▶ **What the exercise asks**:
In the records below, repeat word for word only the lines starting at the one that contains "REDES SOCIAIS" and ending at the one that contains "die Sie sehen, besser an Ihre", pictures excluded.

Dataset records:

----

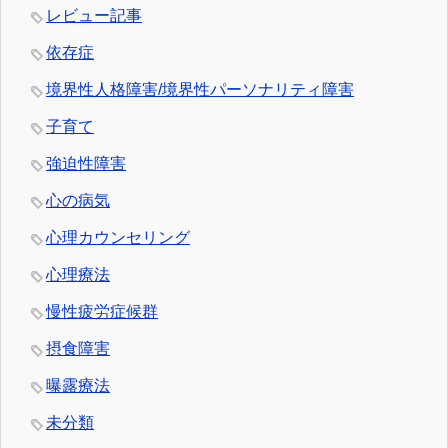
レビュー記事
依存症
境界性人格障害/境界性パーソナリティ障害
子育て
強迫性障害
心の病気
心理カウンセリング
心理療法
慢性疲労症候群
摂食障害
曝露療法
未分類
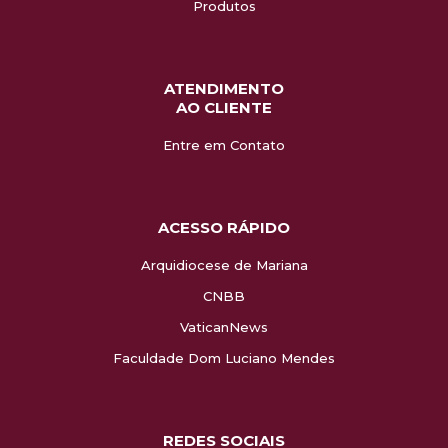
Produtos
ATENDIMENTO
AO CLIENTE
Entre em Contato
ACESSO RÁPIDO
Arquidiocese de Mariana
CNBB
VaticanNews
Faculdade Dom Luciano Mendes
REDES SOCIAIS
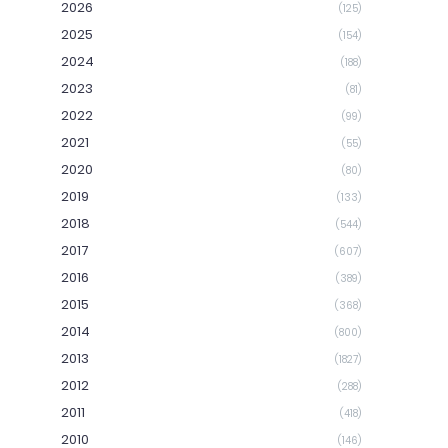
2026
(125)
2025
(154)
2024
(188)
2023
(81)
2022
(99)
2021
(55)
2020
(80)
2019
(133)
2018
(544)
2017
(607)
2016
(389)
2015
(368)
2014
(800)
2013
(1827)
2012
(288)
2011
(418)
2010
(146)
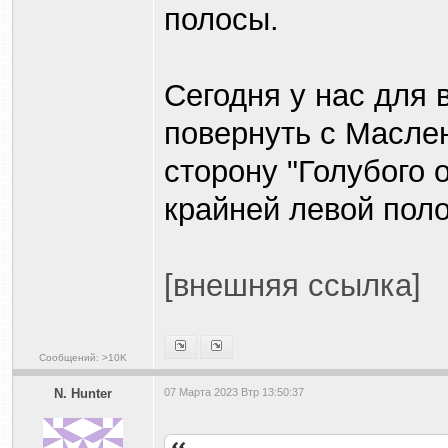
полосы.
Сегодня у нас для 
повернуть с Масле
сторону "Голубого 
крайней левой пол
[внешняя ссылка]
Сообщений: >10K
N. Hunter
07 Марта 2023 Втр 13:50:37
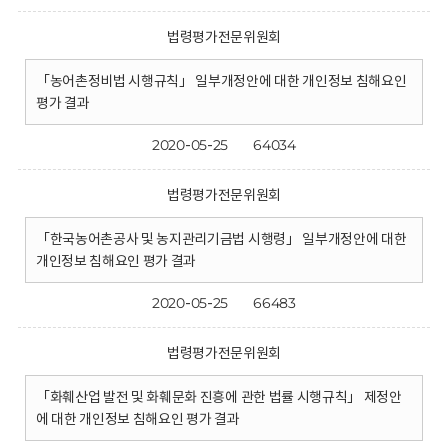
법령평가전문위원회
「농어촌정비법 시행규칙」 일부개정안에 대한 개인정보 침해요인
평가 결과
2020-05-25
64034
법령평가전문위원회
「한국농어촌공사 및 농지관리기금법 시행령」 일부개정안에 대한
개인정보 침해요인 평가 결과
2020-05-25
66483
법령평가전문위원회
「화훼산업 발전 및 화훼문화 진흥에 관한 법률 시행규칙」 제정안
에 대한 개인정보 침해요인 평가 결과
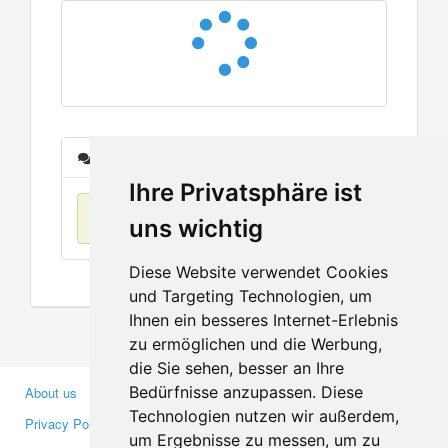
Messages
Ihre Privatsphäre ist
No items found
uns wichtig
Diese Website verwendet Cookies
und Targeting Technologien, um
Ihnen ein besseres Internet-Erlebnis
zu ermöglichen und die Werbung,
die Sie sehen, besser an Ihre
Bedürfnisse anzupassen. Diese
About us
Business Partners
Technologien nutzen wir außerdem,
Privacy Policy
Investors
um Ergebnisse zu messen, um zu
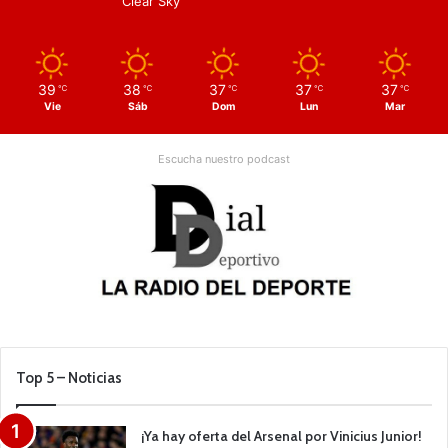
Clear Sky
39
38
37
37
37
℃
℃
℃
℃
℃
Vie
Sáb
Dom
Lun
Mar
Escucha nuestro podcast
Top 5 – Noticias
¡Ya hay oferta del Arsenal por Vinicius Junior!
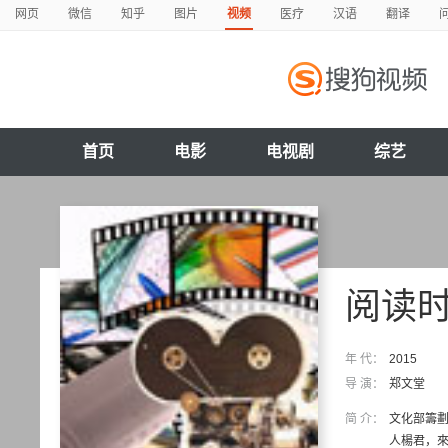
网页
微信
知乎
图片
视频
医疗
汉语
翻译
首页
电影
电视剧
综艺
阅读
年 代：
2015
导 演：
郑文堂
简 介：
文化部籌劃
人楊君，來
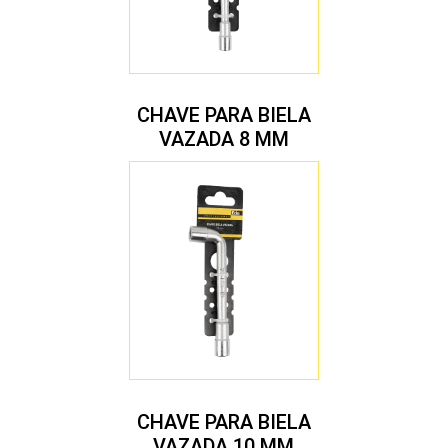
CHAVE PARA BIELA
VAZADA 8 MM
CHAVE PARA BIELA
VAZADA 10 MM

----

▶ **Exercise solution**:
REDES SOCIAIS
2026
(125)
2025
(154)
2024
(188)
2023
(81)
2022
(99)
2021
(55)
2020
(80)
2019
(133)
2018
(544)
2017
(607)
2016
(389)
2015
(368)
2014
(800)
2013
(1827)
2012
(288)
2011
(418)
2010
(146)
полосы.
Сегодня у нас для 
повернуть с Масле
сторону "Голубого 
крайней левой пол
[внешняя ссылка]
Сообщений: >10K
N. Hunter
07 Марта 2023 Втр 13:50:37
법령평가전문위원회
「농어촌정비법 시행규칙」 일부개정안에 대한 개인정보 침해요인
평가 결과
2020-05-25
64034
법령평가전문위원회
「한국농어촌공사 및 농지관리기금법 시행령」 일부개정안에 대한
개인정보 침해요인 평가 결과
2020-05-25
66483
법령평가전문위원회
「화훼산업 발전 및 화훼문화 진흥에 관한 법률 시행규칙」 제정안
에 대한 개인정보 침해요인 평가 결과
Messages
Ihre Privatsphäre ist
No items found
uns wichtig
Diese Website verwendet Cookies
und Targeting Technologien, um
Ihnen ein besseres Internet-Erlebnis
zu ermöglichen und die Werbung,
die Sie sehen, besser an Ihre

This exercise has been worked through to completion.